A Lost Bridge of Buildings

Imagine that Rochester’s Main Street bridge was not only a thoroughfare but was also topped with apartment, businesses, and shops like London Bridge of old. Wouldn’t that be just about the coolest thing ever?

OK, maybe not the coolest thing EVER, but it still would be pretty neat. And that’s what makes it all the sadder that Rochester used to have that with the Main Street bridge.

I think the germ of my interest in the bridges of the Genesee River probably grew from an encounter with a painting in the Memorial Art Gallery many years ago. It was an oil painting of some buildings on a bridge. When I first looked it I was shocked to discover that it was not in Europe, as I expected, but here in Rochester. I had crossed the Main Street bridge many times since moving to this area in 1998, but I had never known there were once buildings on it.

Colin Campbell Cooper painted this scene in 1911 while visiting the hometown of his wife Emma Lampert Cooper (also an accomplished artist), and the painting was given to the Memorial Art Gallery by Hiram Sibley. It still is on display at the MAG and after visiting the bridge on a recent wintry day, I went and took another look at the painting. It’s in a more prominent spot in the MAG than it used to be, and a label gives context, including Cooper’s assessment that “Rochester is filled with subjects which need no other idealization to make beautiful than an eye receptive to the glory of light and color and the ability to register these things on canvas.” It makes me think that I need to develop a new appreciation of the luminous qualities of our city, when I am apt to dwell on the inordinate number of overcast, steel-gray days that we seem to have.

Note the details, like the laundry hanging, in Cooper’s painting

The bridge itself was completed in 1857 and buildings stood on it until they were torn down in 1965.

Main Street Bridge in 1893, from Rochester Images, Rochester Public Library
Main Street Bridge in 1941, from Rochester Images, Rochester Public Library
Bridge after fire in 1941, from Rochester Images, Rochester Public Library
Main Street Bridge, sometime before 1965,

I visited the bridge on a frigid January day in 2022–the thermometer on a nearby building said 19 degrees Fahrenheit and the wind was biting–and after parking on the west side I trudged through the snow on and around the bridge.

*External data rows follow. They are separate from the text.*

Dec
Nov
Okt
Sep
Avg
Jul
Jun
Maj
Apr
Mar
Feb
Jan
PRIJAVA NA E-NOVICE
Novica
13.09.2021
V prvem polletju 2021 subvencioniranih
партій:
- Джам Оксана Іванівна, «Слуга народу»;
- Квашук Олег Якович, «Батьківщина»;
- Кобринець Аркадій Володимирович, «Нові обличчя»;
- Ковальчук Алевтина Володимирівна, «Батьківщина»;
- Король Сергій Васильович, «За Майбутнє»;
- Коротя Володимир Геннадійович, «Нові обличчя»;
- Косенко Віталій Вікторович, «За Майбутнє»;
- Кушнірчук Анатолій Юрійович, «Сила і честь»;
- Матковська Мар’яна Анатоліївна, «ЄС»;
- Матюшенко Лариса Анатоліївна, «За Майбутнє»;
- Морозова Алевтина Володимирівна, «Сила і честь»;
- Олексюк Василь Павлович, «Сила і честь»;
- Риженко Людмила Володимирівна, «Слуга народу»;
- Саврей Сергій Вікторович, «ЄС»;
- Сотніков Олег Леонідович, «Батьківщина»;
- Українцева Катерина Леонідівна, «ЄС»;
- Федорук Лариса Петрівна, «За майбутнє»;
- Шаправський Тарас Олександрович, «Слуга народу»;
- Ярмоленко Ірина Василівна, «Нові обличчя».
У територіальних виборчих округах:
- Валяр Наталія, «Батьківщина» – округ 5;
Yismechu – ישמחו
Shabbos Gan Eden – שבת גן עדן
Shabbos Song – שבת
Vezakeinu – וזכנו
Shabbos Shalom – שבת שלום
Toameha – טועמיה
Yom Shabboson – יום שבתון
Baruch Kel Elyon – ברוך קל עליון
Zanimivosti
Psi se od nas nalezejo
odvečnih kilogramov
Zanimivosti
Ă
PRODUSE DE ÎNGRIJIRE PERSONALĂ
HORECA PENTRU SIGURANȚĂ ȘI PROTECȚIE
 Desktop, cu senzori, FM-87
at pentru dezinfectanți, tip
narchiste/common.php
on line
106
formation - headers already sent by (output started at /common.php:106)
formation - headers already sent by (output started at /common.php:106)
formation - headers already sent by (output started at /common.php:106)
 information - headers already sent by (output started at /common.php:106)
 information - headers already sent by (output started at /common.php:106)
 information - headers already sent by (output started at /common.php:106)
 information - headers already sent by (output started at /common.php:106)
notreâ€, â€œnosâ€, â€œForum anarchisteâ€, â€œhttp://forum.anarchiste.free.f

To be honest, it was too cold to really enjoy the scene, and I’ve crossed the bridge many times and even listened to the Rochester Philharmonic Orchestra play there prior to the fireworks show on the Fourth of July.

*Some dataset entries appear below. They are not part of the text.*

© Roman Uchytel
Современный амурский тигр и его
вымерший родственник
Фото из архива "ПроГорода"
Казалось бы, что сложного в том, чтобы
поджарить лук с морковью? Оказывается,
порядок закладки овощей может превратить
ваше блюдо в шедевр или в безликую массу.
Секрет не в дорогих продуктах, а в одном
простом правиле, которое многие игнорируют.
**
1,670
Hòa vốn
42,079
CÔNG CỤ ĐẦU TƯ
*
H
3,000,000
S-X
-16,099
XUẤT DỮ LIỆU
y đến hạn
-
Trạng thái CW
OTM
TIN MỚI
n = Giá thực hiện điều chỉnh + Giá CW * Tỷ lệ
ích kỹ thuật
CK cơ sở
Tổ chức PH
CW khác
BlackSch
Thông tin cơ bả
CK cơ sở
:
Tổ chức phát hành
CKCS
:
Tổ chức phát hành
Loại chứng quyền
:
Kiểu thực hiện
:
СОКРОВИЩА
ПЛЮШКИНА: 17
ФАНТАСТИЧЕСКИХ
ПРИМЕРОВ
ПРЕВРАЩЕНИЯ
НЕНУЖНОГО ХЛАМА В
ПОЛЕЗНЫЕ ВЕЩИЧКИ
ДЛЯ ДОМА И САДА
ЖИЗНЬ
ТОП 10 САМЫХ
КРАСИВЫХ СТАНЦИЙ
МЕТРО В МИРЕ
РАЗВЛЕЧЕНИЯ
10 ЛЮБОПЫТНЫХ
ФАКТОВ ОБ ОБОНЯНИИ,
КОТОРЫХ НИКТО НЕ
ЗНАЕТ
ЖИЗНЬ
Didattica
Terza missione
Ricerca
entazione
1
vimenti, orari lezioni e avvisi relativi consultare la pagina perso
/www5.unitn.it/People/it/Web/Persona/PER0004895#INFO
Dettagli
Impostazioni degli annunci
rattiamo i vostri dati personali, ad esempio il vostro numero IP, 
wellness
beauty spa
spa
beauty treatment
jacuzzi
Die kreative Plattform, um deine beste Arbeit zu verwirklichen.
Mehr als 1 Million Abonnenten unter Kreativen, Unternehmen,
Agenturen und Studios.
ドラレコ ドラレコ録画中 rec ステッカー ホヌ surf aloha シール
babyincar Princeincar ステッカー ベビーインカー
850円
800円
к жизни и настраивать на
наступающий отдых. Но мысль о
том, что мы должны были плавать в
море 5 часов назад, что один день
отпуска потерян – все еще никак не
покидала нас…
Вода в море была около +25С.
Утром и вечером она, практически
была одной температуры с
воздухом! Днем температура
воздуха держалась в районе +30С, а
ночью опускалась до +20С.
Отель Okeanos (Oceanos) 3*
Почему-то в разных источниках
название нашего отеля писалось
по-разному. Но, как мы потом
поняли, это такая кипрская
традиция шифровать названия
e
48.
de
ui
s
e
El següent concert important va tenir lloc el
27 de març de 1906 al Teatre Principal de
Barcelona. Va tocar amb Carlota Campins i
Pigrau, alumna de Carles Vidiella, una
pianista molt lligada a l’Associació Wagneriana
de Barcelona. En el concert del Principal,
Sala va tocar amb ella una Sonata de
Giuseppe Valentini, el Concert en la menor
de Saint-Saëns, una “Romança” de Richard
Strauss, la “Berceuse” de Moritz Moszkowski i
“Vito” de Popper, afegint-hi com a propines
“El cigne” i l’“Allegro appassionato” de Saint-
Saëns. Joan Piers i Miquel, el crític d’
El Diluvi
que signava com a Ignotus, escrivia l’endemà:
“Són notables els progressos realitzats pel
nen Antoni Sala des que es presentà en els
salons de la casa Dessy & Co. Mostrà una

Part of the river was iced over, though there were some free flowing areas where a pair of mallards were paddling and I saw at least one other duck that I didn’t recognize (I shouldn’t have deleted that handy bird app from the Cornell School of Ornithology!). I took in the scene and looked briefly around at some of the nearby buildings.

There’s a large painting on the back of the Rochester Convention Center by Peter Jemison–descendant of Mary Jemison–depicting a Seneca origin story.

Painting by Peter Jemison

On the west side, one of the many statues of Frederick Douglass that now populate the city stood slightly forlorn in the snow.

Statue of Frederick Douglass

Of more interest to me as it relates to Frederick Douglass was a historical plaque put up in 1976 at 25 East Main Street, indicating that this was the spot where Douglass published his abolitionist newspaper the North Star.

Plaque marking publication spot of Frederick Douglass’s North Star

I then returned to my car on Corinthian Street (though I didn’t know the name of the street at the time–it’s where I had parked when I explored the Sister Cities Bridge), lured perhaps not only by its proximity but also by the delightful length of yarn bombing on the guard rail.

Yarn bombing on railing (taken on trip to Sister Cities Bridge)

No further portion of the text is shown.